Each entry below is to be transcribed exactly.

*** Opening Provided entries ***

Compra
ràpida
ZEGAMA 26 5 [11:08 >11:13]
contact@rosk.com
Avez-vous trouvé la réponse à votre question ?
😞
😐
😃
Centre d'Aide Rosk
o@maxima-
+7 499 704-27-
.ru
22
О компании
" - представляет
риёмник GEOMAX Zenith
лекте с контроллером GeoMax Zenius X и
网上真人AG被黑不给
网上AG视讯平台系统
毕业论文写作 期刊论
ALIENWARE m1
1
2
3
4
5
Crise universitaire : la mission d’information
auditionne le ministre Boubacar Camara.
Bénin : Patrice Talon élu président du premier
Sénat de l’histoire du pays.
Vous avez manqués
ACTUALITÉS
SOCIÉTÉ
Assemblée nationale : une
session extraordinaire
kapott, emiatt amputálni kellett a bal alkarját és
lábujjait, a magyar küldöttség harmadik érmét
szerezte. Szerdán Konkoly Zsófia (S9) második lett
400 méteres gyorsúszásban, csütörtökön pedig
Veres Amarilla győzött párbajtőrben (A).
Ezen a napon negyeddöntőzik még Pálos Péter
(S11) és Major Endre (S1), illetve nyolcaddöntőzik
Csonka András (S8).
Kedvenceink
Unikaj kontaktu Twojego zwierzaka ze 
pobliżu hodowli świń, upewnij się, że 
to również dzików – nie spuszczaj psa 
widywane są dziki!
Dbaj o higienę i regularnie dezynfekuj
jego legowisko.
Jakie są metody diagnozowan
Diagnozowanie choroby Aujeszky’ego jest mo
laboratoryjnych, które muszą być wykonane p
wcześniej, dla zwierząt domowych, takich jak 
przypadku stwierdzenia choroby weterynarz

*** Closing Provided entries ***

● Worked solution:
Compra
ràpida
ZEGAMA 26 5 [11:08 >11:13]
contact@rosk.com
Avez-vous trouvé la réponse à votre question ?
😞
😐
😃
Centre d'Aide Rosk
o@maxima-
+7 499 704-27-
.ru
22
О компании
" - представляет
риёмник GEOMAX Zenith
лекте с контроллером GeoMax Zenius X и
网上真人AG被黑不给
网上AG视讯平台系统
毕业论文写作 期刊论
ALIENWARE m1
1
2
3
4
5
Crise universitaire : la mission d’information
auditionne le ministre Boubacar Camara.
Bénin : Patrice Talon élu président du premier
Sénat de l’histoire du pays.
Vous avez manqués
ACTUALITÉS
SOCIÉTÉ
Assemblée nationale : une
session extraordinaire
kapott, emiatt amputálni kellett a bal alkarját és
lábujjait, a magyar küldöttség harmadik érmét
szerezte. Szerdán Konkoly Zsófia (S9) második lett
400 méteres gyorsúszásban, csütörtökön pedig
Veres Amarilla győzött párbajtőrben (A).
Ezen a napon negyeddöntőzik még Pálos Péter
(S11) és Major Endre (S1), illetve nyolcaddöntőzik
Csonka András (S8).
Kedvenceink
Unikaj kontaktu Twojego zwierzaka ze 
pobliżu hodowli świń, upewnij się, że 
to również dzików – nie spuszczaj psa 
widywane są dziki!
Dbaj o higienę i regularnie dezynfekuj
jego legowisko.
Jakie są metody diagnozowan
Diagnozowanie choroby Aujeszky’ego jest mo
laboratoryjnych, które muszą być wykonane p
wcześniej, dla zwierząt domowych, takich jak 
przypadku stwierdzenia choroby weterynarz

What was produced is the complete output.